> **ASSIGNED TASK**:
One part of the entries below is wanted: the lines from the one containing "Identify the location of Régebbi bejegyzés." through the one containing "Task: Click on the Audio Systems". Write those out exactly and nothing else.

(Saved data entries)
---

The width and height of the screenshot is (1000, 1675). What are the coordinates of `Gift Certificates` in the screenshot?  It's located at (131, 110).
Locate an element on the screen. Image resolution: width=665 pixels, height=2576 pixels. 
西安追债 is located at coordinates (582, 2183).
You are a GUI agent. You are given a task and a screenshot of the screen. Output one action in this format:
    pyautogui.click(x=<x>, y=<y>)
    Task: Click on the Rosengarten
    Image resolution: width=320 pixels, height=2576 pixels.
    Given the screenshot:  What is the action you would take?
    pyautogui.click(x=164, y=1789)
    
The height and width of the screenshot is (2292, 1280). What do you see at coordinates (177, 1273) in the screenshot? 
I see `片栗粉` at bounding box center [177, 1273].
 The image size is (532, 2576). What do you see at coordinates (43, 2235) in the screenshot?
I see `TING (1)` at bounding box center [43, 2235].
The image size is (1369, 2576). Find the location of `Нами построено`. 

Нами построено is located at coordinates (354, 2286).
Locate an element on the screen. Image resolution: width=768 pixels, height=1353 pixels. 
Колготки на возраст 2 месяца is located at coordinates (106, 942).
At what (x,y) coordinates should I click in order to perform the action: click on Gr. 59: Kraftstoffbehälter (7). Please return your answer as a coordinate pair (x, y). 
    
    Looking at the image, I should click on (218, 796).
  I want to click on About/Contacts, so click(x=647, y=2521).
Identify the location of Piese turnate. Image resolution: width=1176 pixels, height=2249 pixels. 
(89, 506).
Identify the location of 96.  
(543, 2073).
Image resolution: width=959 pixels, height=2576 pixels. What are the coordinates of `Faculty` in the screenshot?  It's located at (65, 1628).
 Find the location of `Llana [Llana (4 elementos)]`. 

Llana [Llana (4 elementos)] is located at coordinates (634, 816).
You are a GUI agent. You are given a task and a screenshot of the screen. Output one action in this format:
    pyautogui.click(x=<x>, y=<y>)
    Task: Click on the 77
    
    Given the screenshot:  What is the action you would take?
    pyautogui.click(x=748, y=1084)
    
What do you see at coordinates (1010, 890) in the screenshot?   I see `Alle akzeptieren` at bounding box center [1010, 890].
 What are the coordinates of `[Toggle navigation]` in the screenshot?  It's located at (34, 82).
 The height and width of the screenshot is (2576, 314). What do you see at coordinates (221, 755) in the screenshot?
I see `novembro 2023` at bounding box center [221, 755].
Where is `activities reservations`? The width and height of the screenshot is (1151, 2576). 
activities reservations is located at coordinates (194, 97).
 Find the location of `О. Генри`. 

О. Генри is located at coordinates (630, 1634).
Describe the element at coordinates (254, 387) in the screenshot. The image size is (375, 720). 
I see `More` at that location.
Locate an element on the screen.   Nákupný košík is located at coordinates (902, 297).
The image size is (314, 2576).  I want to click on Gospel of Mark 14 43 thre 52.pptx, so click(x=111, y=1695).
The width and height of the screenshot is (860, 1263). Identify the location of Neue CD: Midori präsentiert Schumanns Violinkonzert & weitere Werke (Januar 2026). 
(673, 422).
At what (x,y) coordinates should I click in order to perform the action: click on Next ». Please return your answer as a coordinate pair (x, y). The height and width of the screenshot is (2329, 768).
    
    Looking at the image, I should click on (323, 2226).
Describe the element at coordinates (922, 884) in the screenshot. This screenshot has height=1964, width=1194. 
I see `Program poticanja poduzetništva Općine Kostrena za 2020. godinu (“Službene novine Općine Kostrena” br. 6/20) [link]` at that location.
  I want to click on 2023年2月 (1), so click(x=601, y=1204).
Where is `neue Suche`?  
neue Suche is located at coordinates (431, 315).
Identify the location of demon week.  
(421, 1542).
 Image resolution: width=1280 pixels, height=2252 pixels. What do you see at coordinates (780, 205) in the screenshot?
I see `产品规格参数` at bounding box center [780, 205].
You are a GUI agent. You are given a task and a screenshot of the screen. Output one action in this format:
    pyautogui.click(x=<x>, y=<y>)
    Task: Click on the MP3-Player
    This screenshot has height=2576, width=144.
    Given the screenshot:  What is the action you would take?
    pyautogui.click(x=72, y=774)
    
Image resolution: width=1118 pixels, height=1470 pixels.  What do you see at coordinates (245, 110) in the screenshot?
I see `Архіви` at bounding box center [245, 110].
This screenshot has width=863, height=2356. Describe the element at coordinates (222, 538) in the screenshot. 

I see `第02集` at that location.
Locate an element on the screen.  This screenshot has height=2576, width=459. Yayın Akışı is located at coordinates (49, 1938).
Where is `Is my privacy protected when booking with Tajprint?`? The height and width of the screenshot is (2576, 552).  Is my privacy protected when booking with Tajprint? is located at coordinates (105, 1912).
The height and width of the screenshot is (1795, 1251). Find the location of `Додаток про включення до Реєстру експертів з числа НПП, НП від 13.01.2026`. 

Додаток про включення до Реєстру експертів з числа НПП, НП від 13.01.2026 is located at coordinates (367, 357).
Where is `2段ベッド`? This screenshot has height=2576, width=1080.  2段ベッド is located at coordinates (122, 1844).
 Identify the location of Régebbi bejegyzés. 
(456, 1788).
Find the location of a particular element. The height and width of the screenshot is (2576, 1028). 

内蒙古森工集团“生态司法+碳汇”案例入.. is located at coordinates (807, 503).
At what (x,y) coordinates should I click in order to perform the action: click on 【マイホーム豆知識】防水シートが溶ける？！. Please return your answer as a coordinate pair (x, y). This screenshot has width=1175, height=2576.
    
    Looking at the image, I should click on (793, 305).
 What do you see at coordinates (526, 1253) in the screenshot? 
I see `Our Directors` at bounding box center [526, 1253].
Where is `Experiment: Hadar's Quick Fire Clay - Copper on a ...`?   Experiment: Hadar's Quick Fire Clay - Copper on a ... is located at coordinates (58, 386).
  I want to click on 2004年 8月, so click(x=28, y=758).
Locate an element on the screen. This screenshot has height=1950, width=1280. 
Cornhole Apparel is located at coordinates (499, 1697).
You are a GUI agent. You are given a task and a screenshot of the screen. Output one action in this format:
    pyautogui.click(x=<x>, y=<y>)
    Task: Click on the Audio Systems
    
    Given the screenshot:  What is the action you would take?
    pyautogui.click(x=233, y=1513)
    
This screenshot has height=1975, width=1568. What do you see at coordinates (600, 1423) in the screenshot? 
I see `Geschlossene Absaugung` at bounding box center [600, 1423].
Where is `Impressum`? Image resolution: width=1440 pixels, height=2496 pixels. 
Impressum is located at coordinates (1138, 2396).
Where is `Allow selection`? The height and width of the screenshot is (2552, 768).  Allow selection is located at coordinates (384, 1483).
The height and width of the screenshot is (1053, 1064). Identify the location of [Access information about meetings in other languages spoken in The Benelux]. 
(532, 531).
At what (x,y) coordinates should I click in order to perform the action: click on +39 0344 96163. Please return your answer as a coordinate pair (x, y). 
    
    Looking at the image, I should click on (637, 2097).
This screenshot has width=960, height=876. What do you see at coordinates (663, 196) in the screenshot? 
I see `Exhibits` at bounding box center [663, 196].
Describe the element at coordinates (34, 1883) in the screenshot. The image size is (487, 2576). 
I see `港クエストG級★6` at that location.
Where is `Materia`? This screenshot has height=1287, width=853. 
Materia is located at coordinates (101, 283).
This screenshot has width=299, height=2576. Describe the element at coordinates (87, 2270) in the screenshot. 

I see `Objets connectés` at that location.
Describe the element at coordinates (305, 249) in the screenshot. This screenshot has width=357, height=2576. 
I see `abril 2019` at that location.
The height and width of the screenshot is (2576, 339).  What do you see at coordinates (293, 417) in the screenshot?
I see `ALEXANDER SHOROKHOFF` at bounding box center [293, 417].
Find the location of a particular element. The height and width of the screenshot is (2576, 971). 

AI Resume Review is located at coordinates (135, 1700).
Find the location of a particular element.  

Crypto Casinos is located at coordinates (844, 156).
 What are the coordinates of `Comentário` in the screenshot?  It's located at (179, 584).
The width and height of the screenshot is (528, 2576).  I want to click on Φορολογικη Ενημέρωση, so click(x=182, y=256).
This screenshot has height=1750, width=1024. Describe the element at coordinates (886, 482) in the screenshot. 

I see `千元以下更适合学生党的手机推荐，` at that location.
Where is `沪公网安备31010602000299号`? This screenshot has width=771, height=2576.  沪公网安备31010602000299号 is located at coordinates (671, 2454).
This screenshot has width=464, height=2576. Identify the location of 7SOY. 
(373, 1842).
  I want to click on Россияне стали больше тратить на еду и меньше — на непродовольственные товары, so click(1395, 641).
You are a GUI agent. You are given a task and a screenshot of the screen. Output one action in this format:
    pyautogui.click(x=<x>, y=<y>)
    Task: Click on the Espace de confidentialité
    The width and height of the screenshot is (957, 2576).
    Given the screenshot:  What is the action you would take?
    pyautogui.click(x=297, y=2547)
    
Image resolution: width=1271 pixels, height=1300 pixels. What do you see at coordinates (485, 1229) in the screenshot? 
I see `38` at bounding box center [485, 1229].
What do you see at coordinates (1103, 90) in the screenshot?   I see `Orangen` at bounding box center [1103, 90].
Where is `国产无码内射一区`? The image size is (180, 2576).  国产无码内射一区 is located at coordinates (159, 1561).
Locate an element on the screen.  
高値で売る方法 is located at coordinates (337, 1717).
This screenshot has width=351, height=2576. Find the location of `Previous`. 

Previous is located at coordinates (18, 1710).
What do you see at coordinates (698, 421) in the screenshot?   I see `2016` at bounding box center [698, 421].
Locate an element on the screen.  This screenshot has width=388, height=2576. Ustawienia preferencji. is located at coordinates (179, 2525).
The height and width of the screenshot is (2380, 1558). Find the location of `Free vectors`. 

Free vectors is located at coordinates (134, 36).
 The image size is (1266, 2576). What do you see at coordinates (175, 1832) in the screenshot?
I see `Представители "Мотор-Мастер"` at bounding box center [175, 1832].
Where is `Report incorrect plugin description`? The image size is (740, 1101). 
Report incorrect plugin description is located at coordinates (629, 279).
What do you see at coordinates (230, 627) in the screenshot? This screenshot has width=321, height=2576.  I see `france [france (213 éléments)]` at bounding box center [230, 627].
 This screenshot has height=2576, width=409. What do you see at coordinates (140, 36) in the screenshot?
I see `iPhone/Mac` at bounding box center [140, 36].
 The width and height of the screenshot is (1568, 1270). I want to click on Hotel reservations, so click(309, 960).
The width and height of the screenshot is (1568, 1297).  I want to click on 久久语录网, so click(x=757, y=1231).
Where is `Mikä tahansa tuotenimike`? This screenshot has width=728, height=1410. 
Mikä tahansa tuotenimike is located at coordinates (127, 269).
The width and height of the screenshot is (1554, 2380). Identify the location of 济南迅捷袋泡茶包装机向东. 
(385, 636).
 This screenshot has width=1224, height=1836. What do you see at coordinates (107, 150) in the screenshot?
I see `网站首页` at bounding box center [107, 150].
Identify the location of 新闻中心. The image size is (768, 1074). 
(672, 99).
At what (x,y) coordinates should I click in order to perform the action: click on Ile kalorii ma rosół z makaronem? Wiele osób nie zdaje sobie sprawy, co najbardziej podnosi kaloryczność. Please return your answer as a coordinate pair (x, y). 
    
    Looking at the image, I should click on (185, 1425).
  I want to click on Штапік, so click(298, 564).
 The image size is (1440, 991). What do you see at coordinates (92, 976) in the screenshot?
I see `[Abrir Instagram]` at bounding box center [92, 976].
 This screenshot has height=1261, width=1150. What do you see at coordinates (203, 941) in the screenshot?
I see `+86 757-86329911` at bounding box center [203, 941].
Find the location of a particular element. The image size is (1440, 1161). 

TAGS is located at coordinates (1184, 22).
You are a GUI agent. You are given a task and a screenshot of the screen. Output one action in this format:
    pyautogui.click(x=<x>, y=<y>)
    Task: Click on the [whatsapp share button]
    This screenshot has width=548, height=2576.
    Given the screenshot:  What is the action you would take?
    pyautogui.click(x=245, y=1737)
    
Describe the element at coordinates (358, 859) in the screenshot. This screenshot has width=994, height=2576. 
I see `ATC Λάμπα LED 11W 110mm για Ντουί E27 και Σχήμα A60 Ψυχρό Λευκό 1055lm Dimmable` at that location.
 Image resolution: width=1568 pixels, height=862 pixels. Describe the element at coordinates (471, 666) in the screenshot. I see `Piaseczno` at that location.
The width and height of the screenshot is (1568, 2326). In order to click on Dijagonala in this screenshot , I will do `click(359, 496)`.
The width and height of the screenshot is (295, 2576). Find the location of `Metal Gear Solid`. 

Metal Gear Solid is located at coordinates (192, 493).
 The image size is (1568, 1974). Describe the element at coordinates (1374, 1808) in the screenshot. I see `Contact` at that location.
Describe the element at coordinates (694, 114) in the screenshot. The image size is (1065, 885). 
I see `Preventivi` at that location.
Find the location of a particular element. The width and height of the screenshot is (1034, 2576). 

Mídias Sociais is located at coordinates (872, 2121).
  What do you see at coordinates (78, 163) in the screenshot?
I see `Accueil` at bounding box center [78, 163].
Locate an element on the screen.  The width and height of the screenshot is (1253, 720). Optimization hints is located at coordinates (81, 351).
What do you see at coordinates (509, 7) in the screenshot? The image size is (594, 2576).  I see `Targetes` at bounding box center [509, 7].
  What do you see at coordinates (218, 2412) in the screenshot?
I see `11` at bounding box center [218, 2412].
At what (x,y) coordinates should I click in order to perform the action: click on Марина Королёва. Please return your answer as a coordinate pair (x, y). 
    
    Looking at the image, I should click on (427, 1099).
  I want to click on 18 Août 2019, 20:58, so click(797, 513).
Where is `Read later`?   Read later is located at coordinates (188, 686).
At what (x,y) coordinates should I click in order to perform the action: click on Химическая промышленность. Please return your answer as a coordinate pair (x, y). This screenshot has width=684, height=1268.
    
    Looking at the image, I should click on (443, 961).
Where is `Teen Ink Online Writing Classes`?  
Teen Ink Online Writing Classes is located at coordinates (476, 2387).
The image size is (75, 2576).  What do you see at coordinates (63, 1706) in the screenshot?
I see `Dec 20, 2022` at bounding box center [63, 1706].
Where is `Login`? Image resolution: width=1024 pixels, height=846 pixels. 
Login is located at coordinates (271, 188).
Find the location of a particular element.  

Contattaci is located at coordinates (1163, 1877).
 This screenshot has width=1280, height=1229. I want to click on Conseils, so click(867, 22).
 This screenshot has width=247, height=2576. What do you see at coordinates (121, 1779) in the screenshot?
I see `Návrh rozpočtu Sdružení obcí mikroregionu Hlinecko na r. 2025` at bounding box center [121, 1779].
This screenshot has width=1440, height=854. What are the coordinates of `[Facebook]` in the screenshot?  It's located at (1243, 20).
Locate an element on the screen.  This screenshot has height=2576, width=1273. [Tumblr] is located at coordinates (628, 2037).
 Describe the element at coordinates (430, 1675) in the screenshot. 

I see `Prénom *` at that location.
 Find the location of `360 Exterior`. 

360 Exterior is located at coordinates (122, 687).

---

> **ANSWER AREA**:
 Identify the location of Régebbi bejegyzés. 
(456, 1788).
Find the location of a particular element. The height and width of the screenshot is (2576, 1028). 

内蒙古森工集团“生态司法+碳汇”案例入.. is located at coordinates (807, 503).
At what (x,y) coordinates should I click in order to perform the action: click on 【マイホーム豆知識】防水シートが溶ける？！. Please return your answer as a coordinate pair (x, y). This screenshot has width=1175, height=2576.
    
    Looking at the image, I should click on (793, 305).
 What do you see at coordinates (526, 1253) in the screenshot? 
I see `Our Directors` at bounding box center [526, 1253].
Where is `Experiment: Hadar's Quick Fire Clay - Copper on a ...`?   Experiment: Hadar's Quick Fire Clay - Copper on a ... is located at coordinates (58, 386).
  I want to click on 2004年 8月, so click(x=28, y=758).
Locate an element on the screen. This screenshot has height=1950, width=1280. 
Cornhole Apparel is located at coordinates (499, 1697).
You are a GUI agent. You are given a task and a screenshot of the screen. Output one action in this format:
    pyautogui.click(x=<x>, y=<y>)
    Task: Click on the Audio Systems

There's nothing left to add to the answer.